Father Kenneth Doyle

Q. Recently I heard read at Mass these words from St. Mark’s Gospel: “Amen, I say to you, all sins and all blasphemies that people utter will be forgiven them. But whoever blasphemes against the Holy Spirit will never have forgiveness, but is guilty of an everlasting sin.” This puzzled me. How does one blaspheme against the Holy Spirit? (Dublin, Ohio)

A. The quote you reference is from Mark 3:28-29. On the surface, it would seem to clash with what we grew up learning: that God can forgive anything if we’re sorry. And so, not surprisingly, this passage has sparked considerable commentary.

The first thing I should say is that God, indeed, can forgive anything; that’s the very reason Jesus came. Early in the Gospel, the angel of the Lord tells Joseph in a dream: “You are to name him Jesus because he will save his people from their sins” (Mt 1:21).

What then does the Marcan passage mean? It means that the one who blasphemes against the Holy Spirit is one who refuses to accept God’s forgiveness.

As the Catechism of the Catholic Church explains: “There are no limits to the mercy of God, but anyone who deliberately refuses to accept his mercy by repenting, rejects the forgiveness of his sins and the salvation offered by the Holy Spirit. Such hardness of heart can lead to final impenitence and eternal loss” (No. 1864).

As St. John Paul II explained in his 1986 encyclical letter “Dominum et Vivificantem”: “‘Blasphemy’ does not properly consist in offending against the Holy Spirit in words; it consists rather in the refusal to accept the salvation which God offers to man through the Holy Spirit, working through the power of the cross” (No. 46).

So “blasphemy against the Holy Spirit” — I believe and would hope — is rather unusual; it would mean rejecting God’s offer of forgiveness all the way to the end of one’s life.

Q. My wife and I are traditional Latin-rite Catholics who moved to central Virginia from an area that had numerous Catholic churches, where Masses with dignified, traditional music could always be found. But the churches where we live now are small in number and feature contemporary music at every Mass.

Worship bands have guitars, flutes, mandolins and, evidently, whatever one wants to bring. Hymns are normally vapid, meaningless campfire songs. I leave Mass wondering whether God was even present. Often applause breaks out for the band, and the pastor said nothing will be changed because he loves it.

I have taken to bringing “earbuds” so I can listen to prerecorded Gregorian chant that drowns out the band. Consequently, I leave with a more upbeat feeling. Is this practice frowned upon? (Some parishioners give me nasty looks.) (Central Virginia)

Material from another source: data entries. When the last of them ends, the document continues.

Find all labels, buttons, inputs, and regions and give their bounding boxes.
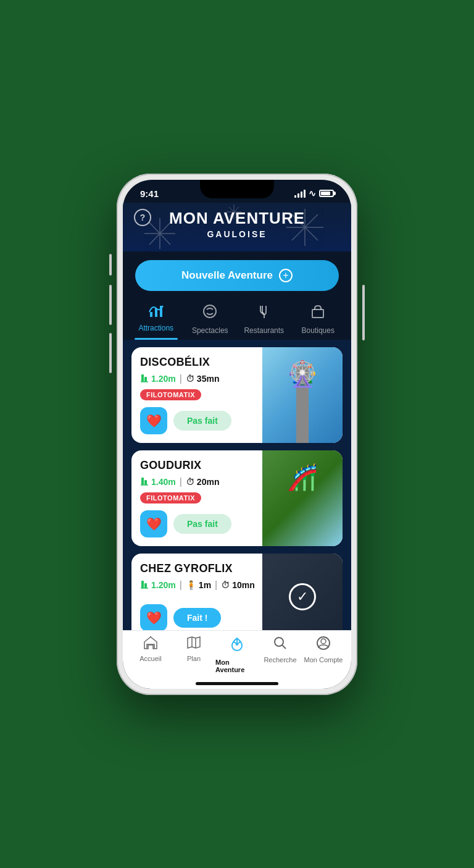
goudurix-done-button[interactable]: Pas fait xyxy=(173,514,231,534)
header: ? MON AVENTURE GAULOISE xyxy=(123,203,351,251)
tab-attractions-label: Attractions xyxy=(138,324,173,332)
gyroflix-favorite-button[interactable]: ❤️ xyxy=(140,604,167,630)
svg-rect-36 xyxy=(141,581,144,588)
gyroflix-companion: 🧍 1m xyxy=(186,580,211,590)
svg-rect-29 xyxy=(312,310,323,318)
done-checkmark: ✓ xyxy=(289,583,316,610)
tab-attractions[interactable]: Attractions xyxy=(129,297,183,340)
gyroflix-actions: ❤️ Fait ! xyxy=(140,604,255,630)
discobelix-title: DISCOBÉLIX xyxy=(140,356,255,369)
svg-rect-30 xyxy=(141,374,144,382)
new-adventure-button[interactable]: Nouvelle Aventure + xyxy=(135,260,339,291)
nav-recherche[interactable]: Recherche xyxy=(259,636,302,673)
nav-compte[interactable]: Mon Compte xyxy=(302,636,345,673)
map-icon xyxy=(186,636,201,653)
goudurix-tag: FILOTOMATIX xyxy=(140,492,201,504)
discobelix-done-button[interactable]: Pas fait xyxy=(173,411,231,431)
goudurix-actions: ❤️ Pas fait xyxy=(140,510,255,537)
volume-up-button xyxy=(109,285,112,325)
battery-icon xyxy=(319,190,334,197)
tab-spectacles-label: Spectacles xyxy=(192,326,228,335)
discobelix-actions: ❤️ Pas fait xyxy=(140,407,255,434)
goudurix-info: GOUDURIX 1.40m xyxy=(131,450,262,546)
status-time: 9:41 xyxy=(140,188,159,199)
bottom-navigation: Accueil Plan xyxy=(123,630,351,682)
discobelix-stats: 1.20m | ⏱ 35mn xyxy=(140,373,255,385)
status-bar: 9:41 ∿ xyxy=(123,180,351,203)
svg-line-44 xyxy=(283,645,286,649)
nav-aventure-label: Mon Aventure xyxy=(215,659,259,673)
category-tabs: Attractions Spectacles xyxy=(123,297,351,340)
attractions-icon xyxy=(148,303,164,321)
account-icon xyxy=(316,636,331,654)
status-icons: ∿ xyxy=(294,188,334,198)
nav-plan[interactable]: Plan xyxy=(172,636,215,673)
home-indicator xyxy=(196,682,278,685)
volume-down-button xyxy=(109,333,112,373)
gyroflix-stats: 1.20m | 🧍 1m | ⏱ 10mn xyxy=(140,579,255,591)
svg-rect-37 xyxy=(144,583,147,588)
svg-rect-31 xyxy=(144,377,147,382)
clock-icon3: ⏱ xyxy=(221,580,230,590)
svg-point-46 xyxy=(321,639,326,644)
svg-point-39 xyxy=(150,636,151,638)
header-title: MON AVENTURE xyxy=(135,209,339,228)
attraction-card-gyroflix: CHEZ GYROFLIX 1.20m xyxy=(131,554,343,630)
discobelix-image xyxy=(262,347,343,443)
attraction-card-discobelix: DISCOBÉLIX 1.20m xyxy=(131,347,343,443)
tab-boutiques[interactable]: Boutiques xyxy=(291,297,346,340)
attractions-list: DISCOBÉLIX 1.20m xyxy=(123,340,351,630)
attraction-card-goudurix: GOUDURIX 1.40m xyxy=(131,450,343,546)
svg-point-42 xyxy=(236,643,238,646)
aventure-icon xyxy=(228,636,246,657)
phone-frame: 9:41 ∿ xyxy=(117,174,357,695)
signal-icon xyxy=(294,189,306,198)
goudurix-favorite-button[interactable]: ❤️ xyxy=(140,510,167,537)
discobelix-tag: FILOTOMATIX xyxy=(140,389,201,400)
home-icon xyxy=(143,636,158,653)
nav-recherche-label: Recherche xyxy=(264,656,296,664)
plus-icon: + xyxy=(279,269,293,282)
wifi-icon: ∿ xyxy=(309,188,316,198)
goudurix-title: GOUDURIX xyxy=(140,459,255,472)
restaurants-icon xyxy=(256,303,272,323)
nav-aventure[interactable]: Mon Aventure xyxy=(215,636,259,673)
mute-button xyxy=(109,254,112,276)
spectacles-icon xyxy=(202,303,218,323)
tab-active-indicator xyxy=(135,338,178,340)
svg-rect-33 xyxy=(141,478,144,485)
tab-restaurants[interactable]: Restaurants xyxy=(237,297,291,340)
discobelix-favorite-button[interactable]: ❤️ xyxy=(140,407,167,434)
search-icon xyxy=(273,636,288,654)
gyroflix-height: 1.20m xyxy=(140,579,176,591)
nav-accueil-label: Accueil xyxy=(139,655,161,662)
boutiques-icon xyxy=(310,303,326,323)
goudurix-time: ⏱ 20mn xyxy=(186,477,220,487)
gyroflix-image: ✓ xyxy=(262,554,343,630)
nav-compte-label: Mon Compte xyxy=(304,656,343,664)
height-icon xyxy=(140,373,149,385)
height-icon3 xyxy=(140,579,149,591)
phone-screen: 9:41 ∿ xyxy=(123,180,351,689)
svg-rect-24 xyxy=(150,312,152,317)
cta-label: Nouvelle Aventure xyxy=(181,269,273,282)
clock-icon: ⏱ xyxy=(186,374,194,384)
tab-spectacles[interactable]: Spectacles xyxy=(183,297,238,340)
header-subtitle: GAULOISE xyxy=(135,229,339,239)
discobelix-height: 1.20m xyxy=(140,373,176,385)
svg-point-43 xyxy=(275,638,283,646)
gyroflix-title: CHEZ GYROFLIX xyxy=(140,562,255,575)
tab-restaurants-label: Restaurants xyxy=(244,326,284,335)
notch xyxy=(200,180,274,198)
gyroflix-done-button[interactable]: Fait ! xyxy=(173,608,221,628)
tab-boutiques-label: Boutiques xyxy=(302,326,335,335)
discobelix-info: DISCOBÉLIX 1.20m xyxy=(131,347,262,443)
power-button xyxy=(362,285,365,340)
goudurix-stats: 1.40m | ⏱ 20mn xyxy=(140,476,255,488)
gyroflix-time: ⏱ 10mn xyxy=(221,580,255,590)
nav-plan-label: Plan xyxy=(187,655,201,662)
svg-rect-34 xyxy=(144,480,147,485)
nav-accueil[interactable]: Accueil xyxy=(129,636,172,673)
svg-point-27 xyxy=(204,305,216,318)
discobelix-time: ⏱ 35mn xyxy=(186,374,220,384)
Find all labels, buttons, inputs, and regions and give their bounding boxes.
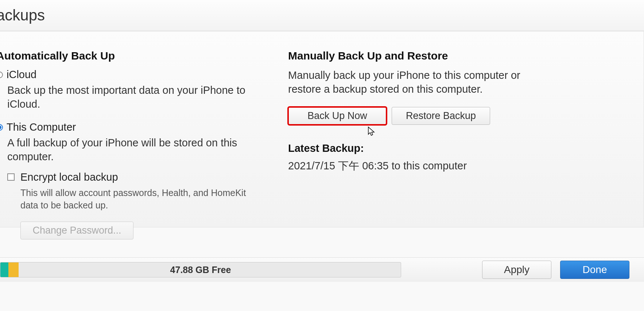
encrypt-checkbox-row[interactable]: Encrypt local backup — [7, 171, 263, 183]
encrypt-checkbox-label: Encrypt local backup — [20, 171, 118, 183]
radio-this-computer[interactable] — [0, 124, 3, 131]
encrypt-checkbox-desc: This will allow account passwords, Healt… — [20, 187, 247, 212]
radio-icloud[interactable] — [0, 72, 3, 78]
radio-icloud-desc: Back up the most important data on your … — [7, 84, 263, 111]
apply-button[interactable]: Apply — [482, 261, 551, 279]
radio-this-computer-label: This Computer — [7, 121, 76, 133]
bottom-bar: 47.88 GB Free Apply Done — [0, 257, 644, 282]
storage-bar[interactable]: 47.88 GB Free — [0, 262, 401, 277]
done-button[interactable]: Done — [560, 261, 629, 279]
latest-backup-heading: Latest Backup: — [288, 142, 540, 154]
storage-seg-other — [8, 262, 19, 277]
radio-this-computer-desc: A full backup of your iPhone will be sto… — [7, 136, 263, 164]
back-up-now-button[interactable]: Back Up Now — [288, 107, 387, 125]
radio-group-icloud[interactable]: iCloud Back up the most important data o… — [0, 69, 263, 111]
encrypt-checkbox[interactable] — [7, 173, 15, 181]
backup-panel: Automatically Back Up iCloud Back up the… — [0, 31, 644, 227]
change-password-button: Change Password... — [20, 222, 133, 239]
manual-desc: Manually back up your iPhone to this com… — [288, 69, 540, 96]
auto-backup-section: Automatically Back Up iCloud Back up the… — [0, 50, 263, 250]
storage-free-label: 47.88 GB Free — [170, 265, 231, 275]
cursor-icon — [368, 126, 376, 137]
latest-backup-text: 2021/7/15 下午 06:35 to this computer — [288, 159, 540, 173]
radio-icloud-label: iCloud — [7, 69, 36, 81]
manual-heading: Manually Back Up and Restore — [288, 50, 540, 62]
storage-seg-apps — [0, 262, 8, 277]
manual-backup-section: Manually Back Up and Restore Manually ba… — [277, 50, 540, 250]
radio-group-this-computer[interactable]: This Computer A full backup of your iPho… — [0, 121, 263, 239]
auto-backup-heading: Automatically Back Up — [0, 50, 263, 62]
restore-backup-button[interactable]: Restore Backup — [392, 107, 490, 125]
page-title: ackups — [0, 0, 644, 31]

A. Are you sure there’s not another Catholic parish you could attend without too much inconvenience — one with quieter, more traditional music? (I googled “Catholic churches in central Virginia” and found 20 or so listed — but I know this covers a wide geographic area.)

I do understand why it makes others uncomfortable to see you sitting there playing your own music. The Mass is meant to be a public act of worship — a community of faith praying together — not a private devotion.

As a very last resort, what you’re doing is surely better than not going to Mass at all — but it might be best to sit near the back of church so as to minimize the distraction to other worshippers.